Prevalence of breast cancer treatment sequelae over 6 years of follow-up
Schmitz, Kathryn H., Speck, Rebecca M., Rye, Sheree A., DiSipio, Tracey, & Hayes, Sandra C. (2012) Prevalence of breast cancer treatment sequelae over 6 years of follow-up. Cancer, 118(S8), pp. 2217-2225.
Background: There is a need to better describe and understand the prevalence of breast cancer treatment-related adverse effects amenable to physical therapy and rehabilitative exercise. Prior studies have been limited to single issues and lacked long term follow-up. The Pulling Through Study provides data on prevalence of adverse effects in breast cancer survivors followed over six years.

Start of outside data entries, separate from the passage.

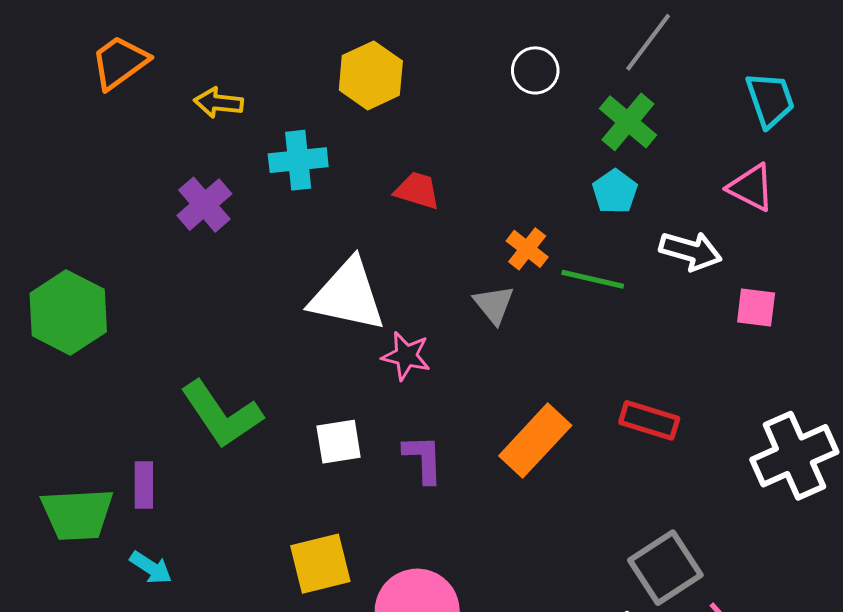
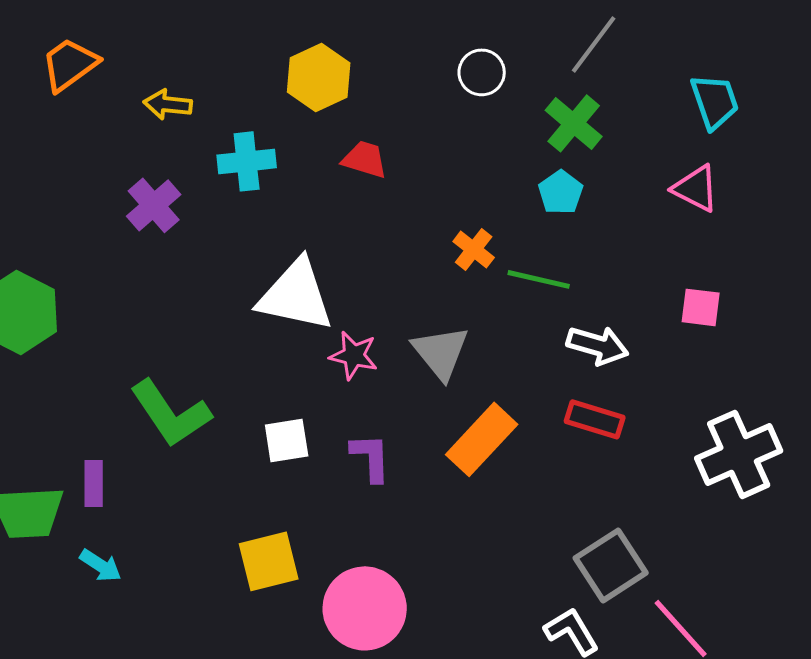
red trapezoid: (417, 190) -> (365, 159), moved
white arrow: (691, 251) -> (598, 345), moved
gray triangle: (494, 304) -> (441, 352), moved, size x1.4

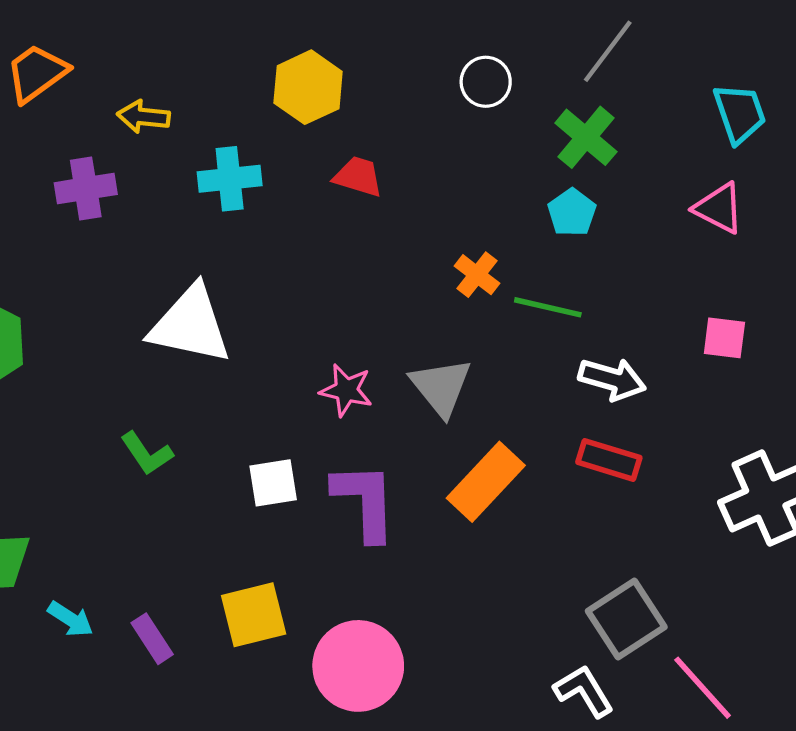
purple cross: (154, 205) -> (86, 189), moved, turned 32
white triangle: (296, 295) -> (190, 325), moved
green L-shape: (171, 413) -> (147, 453), size x0.6
purple L-shape: (371, 457) -> (365, 501), size x1.5
purple rectangle: (94, 483) -> (152, 639), moved, turned -33

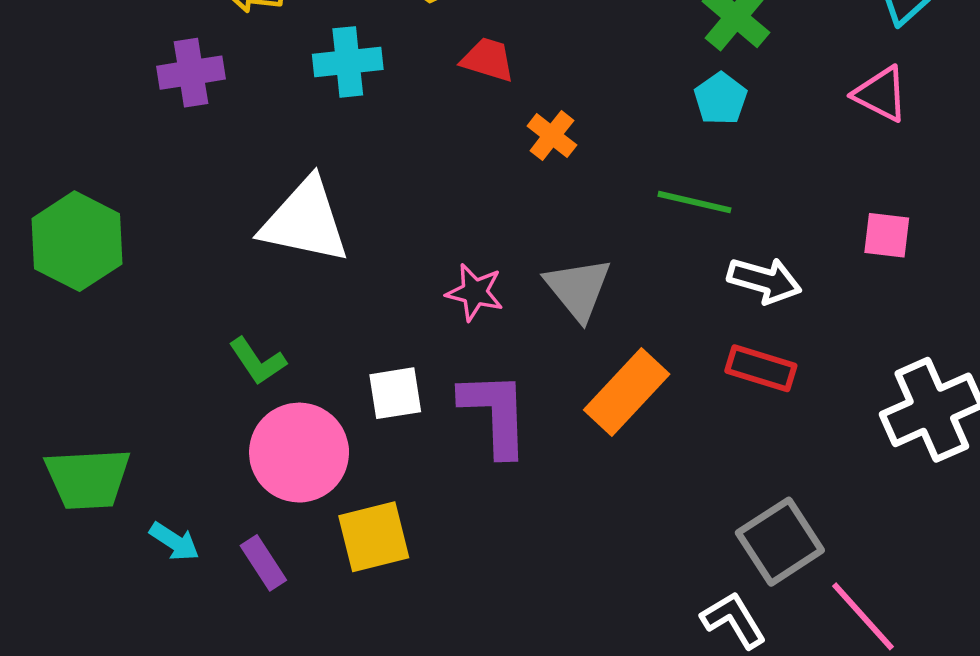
orange cross: (477, 275) -> (552, 136), moved
pink circle: (358, 666) -> (299, 453), moved

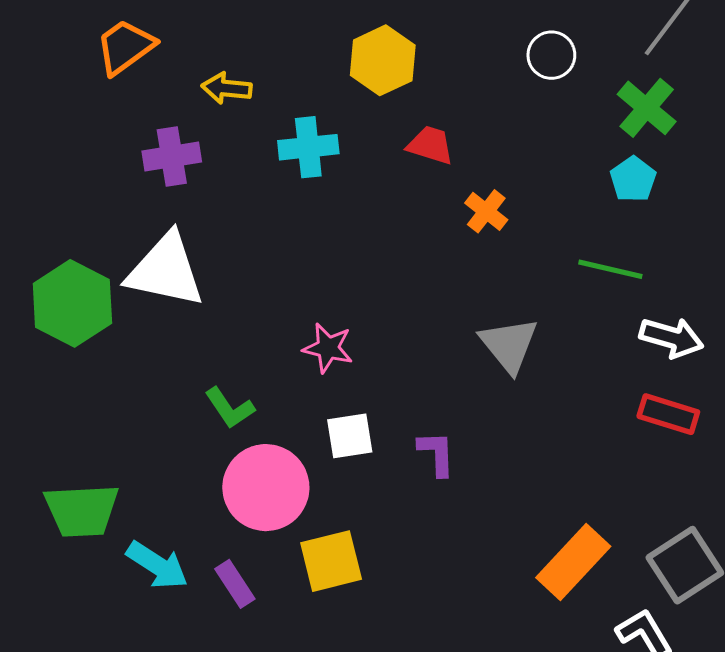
white triangle: (305, 221) -> (166, 270), moved
pink star: (475, 292) -> (328, 348), moved
orange rectangle: (627, 392) -> (573, 562), moved
purple L-shape: (495, 413) -> (437, 453), size x0.6
cyan arrow: (174, 542) -> (157, 565), size x1.4

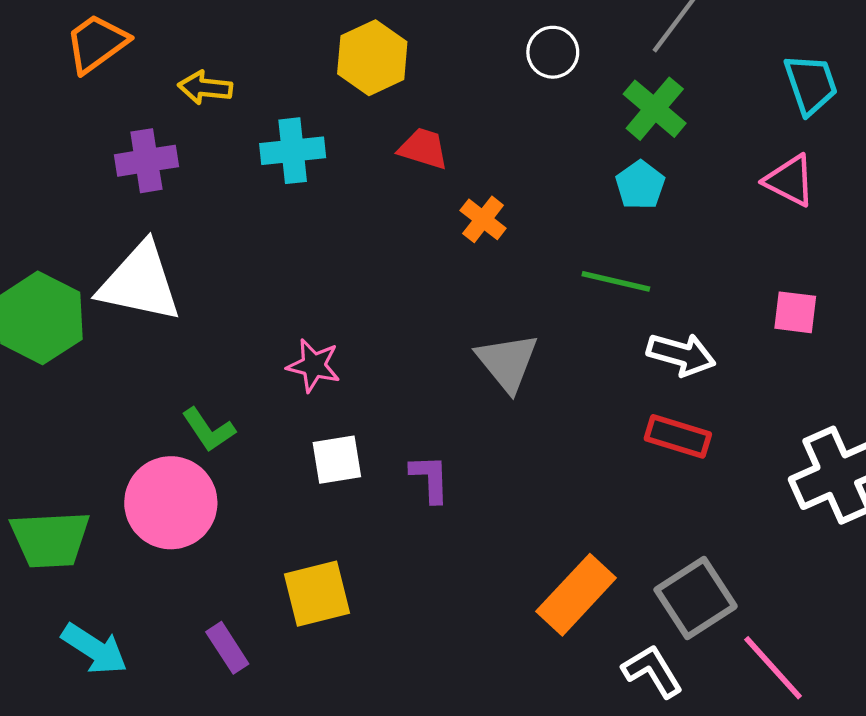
pink circle: (266, 488) -> (171, 503), moved
cyan arrow: (157, 565) -> (94, 649), moved
purple rectangle: (235, 584) -> (227, 648), moved

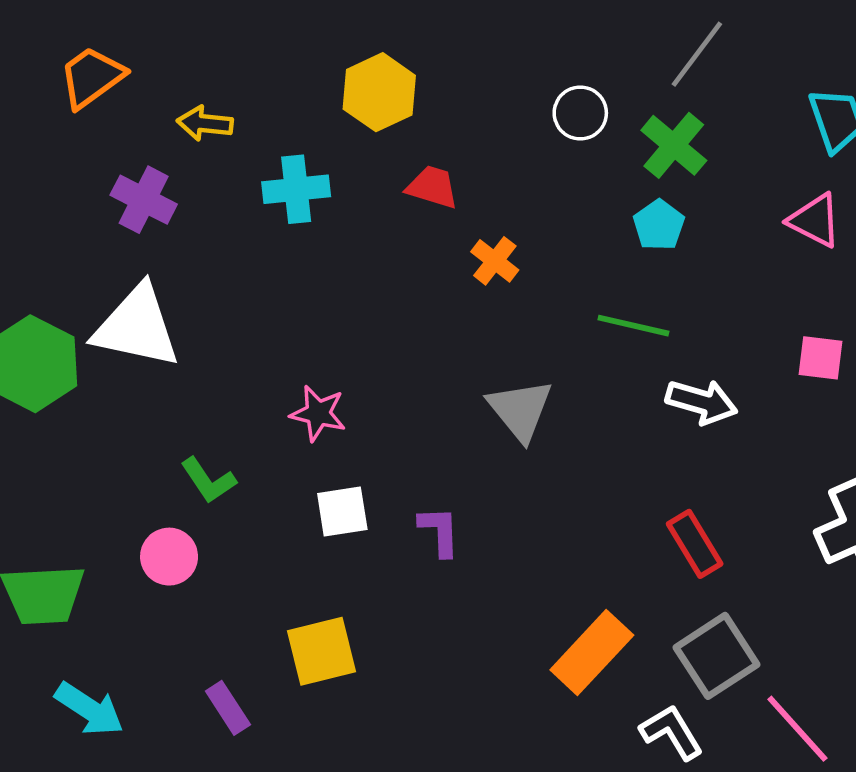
white circle: (553, 52) -> (580, 113), moved
purple cross: (146, 161) -> (144, 200), turned 36
red rectangle: (678, 436) -> (695, 544), moved, turned 42
pink circle: (171, 503) -> (169, 557), size x0.6

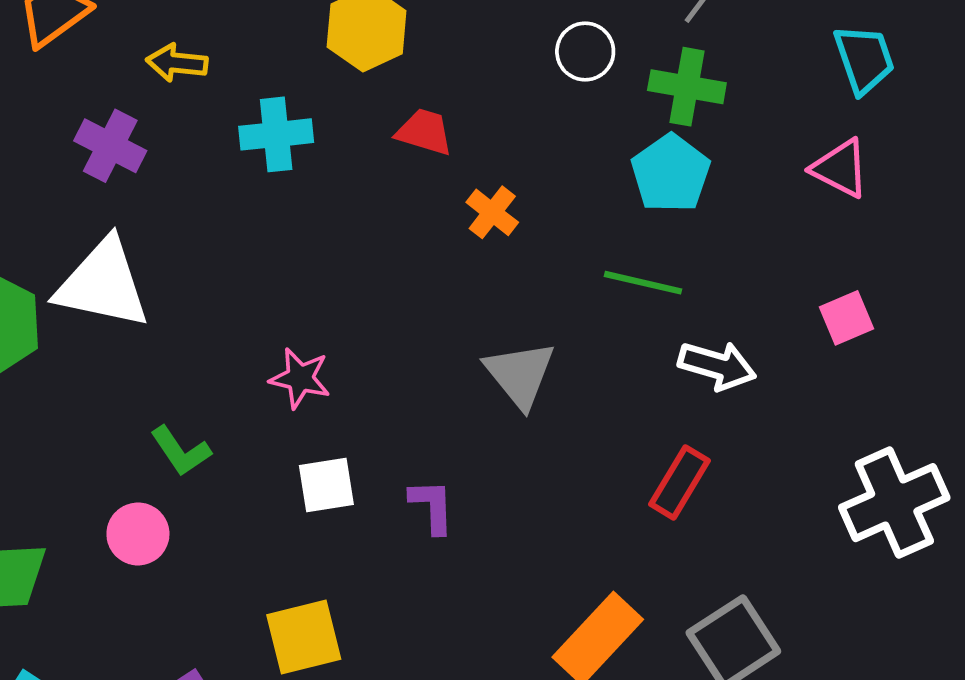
green cross: (674, 145) -> (687, 87), turned -30
cyan pentagon: (659, 225) -> (671, 173), size x1.4
pink square: (821, 358) -> (847, 318), turned -30
red rectangle: (695, 544) -> (679, 482), moved, turned 62

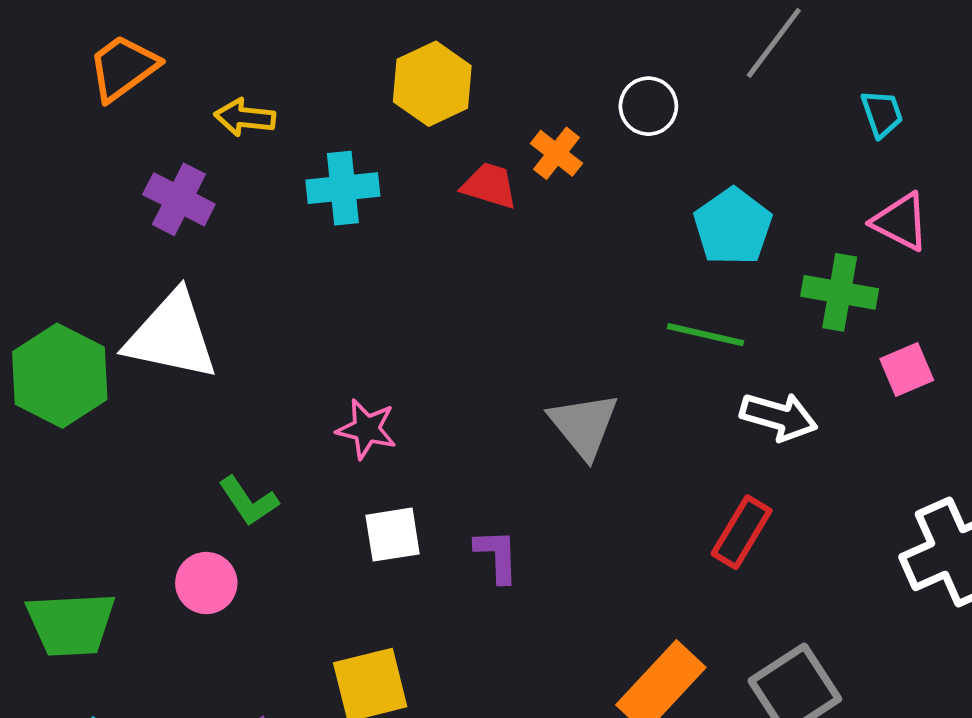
cyan trapezoid: (864, 59) -> (882, 114), moved, size x0.7
green cross: (687, 87) -> (840, 292), moved
orange cross: (492, 212) -> (557, 153), moved

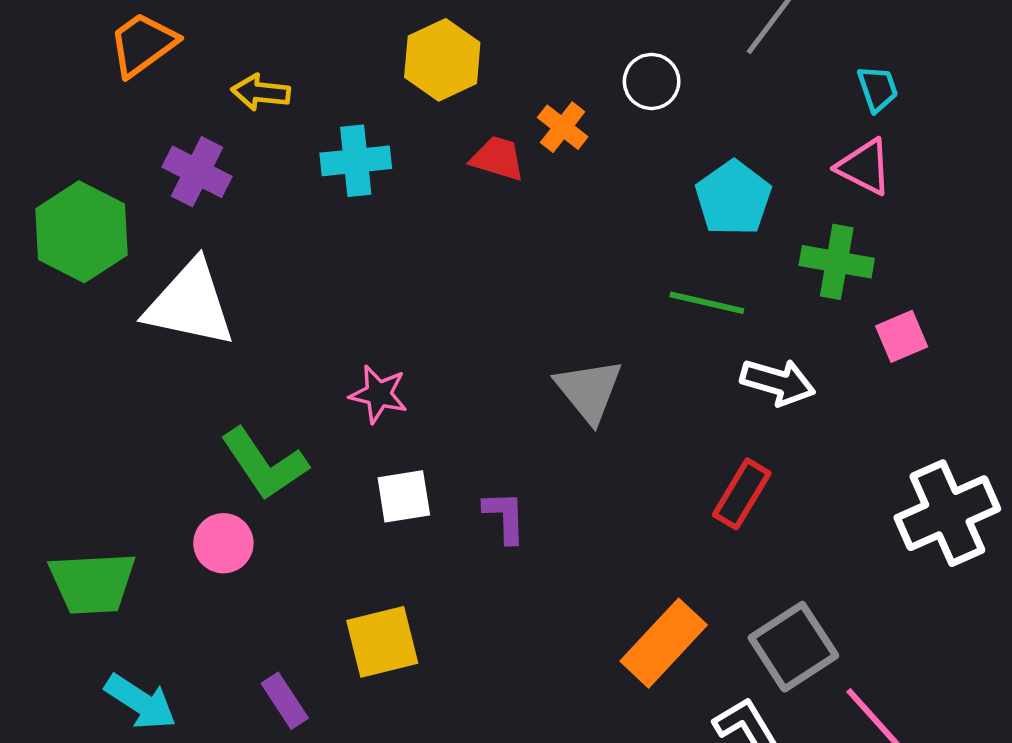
pink triangle: (901, 222) -> (864, 167), moved
green hexagon: (60, 376) -> (82, 232), moved
green L-shape: (249, 501) -> (264, 464), size x1.5

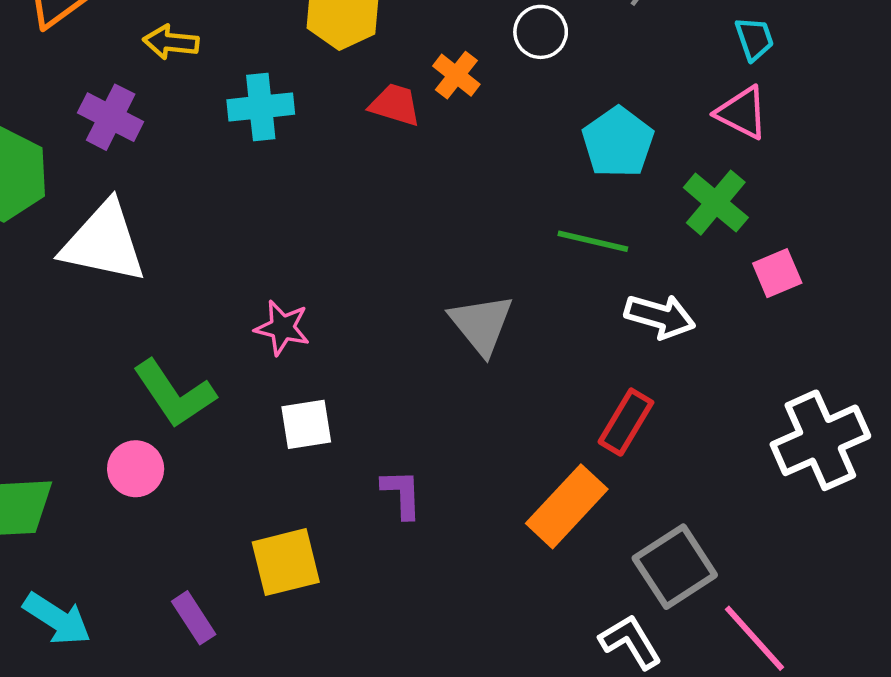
green cross: (837, 262) -> (716, 203), turned 30
purple L-shape: (505, 517) -> (402, 494), moved
orange rectangle: (664, 643) -> (567, 506), moved

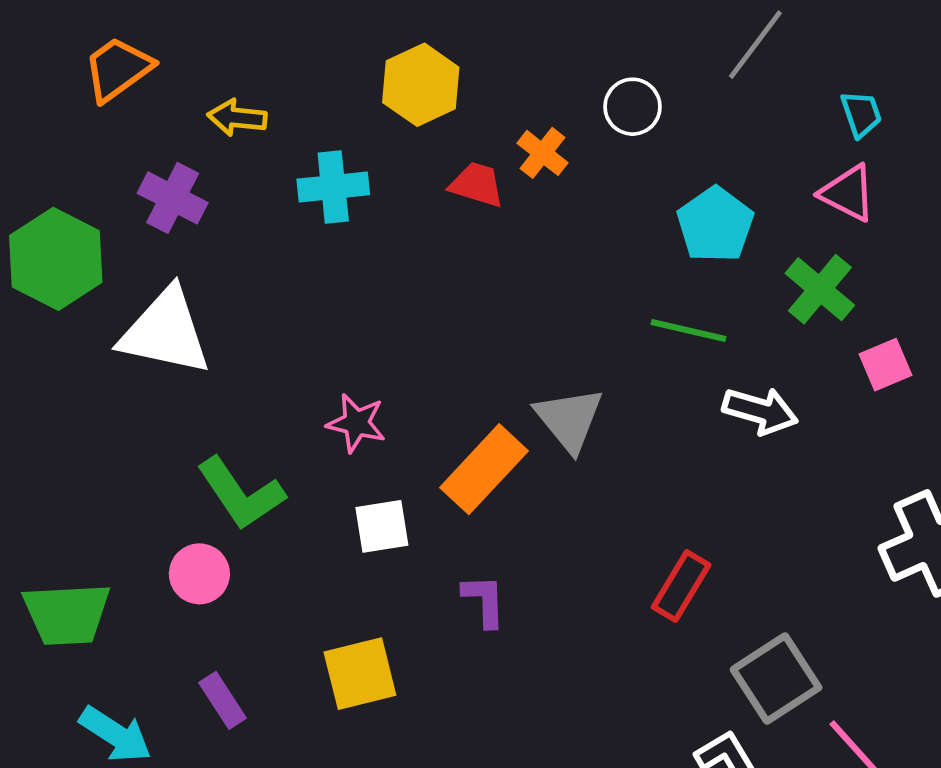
red rectangle: (626, 422) -> (681, 586), moved
orange rectangle: (567, 506) -> (484, 469), moved
purple rectangle: (194, 618) -> (223, 700), moved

Methods: A population-based sample of Australian women (n=287) diagnosed with invasive, unilateral breast cancer was followed for a median of 6.6 years and prospectively assessed for treatment-related complications at 6, 12, 18 months, and 6 years post-diagnosis. Assessments included post-surgical complications, skin or tissue reaction to radiation therapy, upper-body symptoms, lymphedema, 10% weight gain, fatigue, and upper-quadrant function. The proportion of women with positive indication for each complication and one or more complication was estimated using all available data at each time point. Women were only considered to have a specific complication if they reported the highest two levels of the Likert scale for self-reported issues.
Results: At six years post-diagnosis over 60% of women experienced one or more side effects amenable to rehabilitative intervention. The proportion of women experiencing 3 or more side effects decreased throughout follow-up, while the proportion experiencing no side effects remained stable around 40% from 12 months to six years. Weight gain was the only complication to increase in prevalence over time.
Conclusion: These data support the development of a multi-disciplinary prospective surveillance approach for the purposes of managing and treating adverse effects in breast cancer survivors.